Apr 20 2007

Shelby pushes for Redstone bomb training center

Huntsville Times

By SHELBY G. SPIRES

School would teach officers to identify bombs after blasts

Redstone Arsenal is being considered for a one-of-a-kind Justice Department explosives school to train thousands of law enforcement agents every year, U.S. Sen. Richard Shelby, R-Tuscaloosa, said Thursday.

Shelby wants to make Redstone the home of a $45 million explosives research center to be run by the Bureau of Alcohol, Tobacco, Firearms and Explosives. The National Center for Explosives Research would train federal, state and local law enforcement officers on how to identify bombs after an explosion, Shelby told The Times during a phone interview Thursday.

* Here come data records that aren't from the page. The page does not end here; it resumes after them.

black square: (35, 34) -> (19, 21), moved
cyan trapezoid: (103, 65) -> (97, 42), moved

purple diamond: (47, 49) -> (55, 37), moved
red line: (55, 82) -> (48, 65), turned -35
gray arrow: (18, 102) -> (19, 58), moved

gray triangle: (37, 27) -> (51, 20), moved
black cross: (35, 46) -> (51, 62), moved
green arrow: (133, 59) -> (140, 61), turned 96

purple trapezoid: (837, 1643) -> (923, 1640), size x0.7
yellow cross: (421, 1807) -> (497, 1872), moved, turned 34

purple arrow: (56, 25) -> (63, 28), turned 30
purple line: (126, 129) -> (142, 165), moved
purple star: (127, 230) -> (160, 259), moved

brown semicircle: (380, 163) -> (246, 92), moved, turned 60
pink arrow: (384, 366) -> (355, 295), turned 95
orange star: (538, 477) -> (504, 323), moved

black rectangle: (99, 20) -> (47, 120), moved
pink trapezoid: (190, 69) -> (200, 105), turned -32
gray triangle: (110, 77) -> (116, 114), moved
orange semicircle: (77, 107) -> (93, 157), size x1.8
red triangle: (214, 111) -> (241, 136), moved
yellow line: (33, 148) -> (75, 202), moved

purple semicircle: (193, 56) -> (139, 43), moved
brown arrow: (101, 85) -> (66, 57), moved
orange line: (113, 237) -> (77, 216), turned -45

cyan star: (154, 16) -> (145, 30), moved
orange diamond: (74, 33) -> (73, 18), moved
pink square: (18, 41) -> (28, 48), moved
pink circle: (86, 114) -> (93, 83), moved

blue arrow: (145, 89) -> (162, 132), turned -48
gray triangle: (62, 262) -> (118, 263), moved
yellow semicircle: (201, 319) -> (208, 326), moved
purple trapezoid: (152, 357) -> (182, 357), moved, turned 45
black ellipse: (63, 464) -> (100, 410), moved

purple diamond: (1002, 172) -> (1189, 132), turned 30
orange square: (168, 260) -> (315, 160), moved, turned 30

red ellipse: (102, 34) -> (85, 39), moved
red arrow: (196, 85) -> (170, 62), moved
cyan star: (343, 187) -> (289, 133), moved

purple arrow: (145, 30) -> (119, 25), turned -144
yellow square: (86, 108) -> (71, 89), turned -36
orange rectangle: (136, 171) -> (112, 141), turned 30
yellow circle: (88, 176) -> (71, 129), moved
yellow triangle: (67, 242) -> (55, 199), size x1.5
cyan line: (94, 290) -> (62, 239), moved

Shelby lobbied for the school on the floor of the Senate Thursday and, later in the day, said he is working to make sure the school is built on Redstone Arsenal.

The school would bring an estimated 3,500 students through Huntsville every year, and it would have 64 "high-paying" ATF jobs, Shelby said.

Shelby wants $10 million for the school in the fiscal year 2008 budget.

"It's all subject to legislative action, but we have support, and I feel good about it," Shelby said. "The director of the ATF has said that it was very important to the future of the ATF and Redstone is an excellent place to put the school.

"They support it and the Department of Homeland Security supports the school and Redstone as the location. I feel good about this" school being approved, Shelby said.

The Justice Department has already allocated $5 million for design work on the school. Shelby serves as ranking member of the Senate Commerce, Justice, Science and Related Agencies Subcommittee, which oversees the Justice Department budget.

Shelby said the joint Army and FBI Hazardous Devices School would complement the proposed ATF school.

"The ATF is the premier agency for gun crimes, gang activity, arson and explosive-related crimes," Shelby said on the Senate floor Thursday. "I am committed to ensuring that you have the tools and training facilities you require to fulfill your explosives mission."

In mid-2006, Shelby inserted about $30 million for the explosives school. Those funds were slashed from the 2007 budget when the Democrats took over in January.

Shelby said Redstone would be a prime location for the school, and other Justice Department work, because it is a secure military installation and it has test range space already being used by the Army for similar work. Also, Huntsville has a business base that could support the school, he said.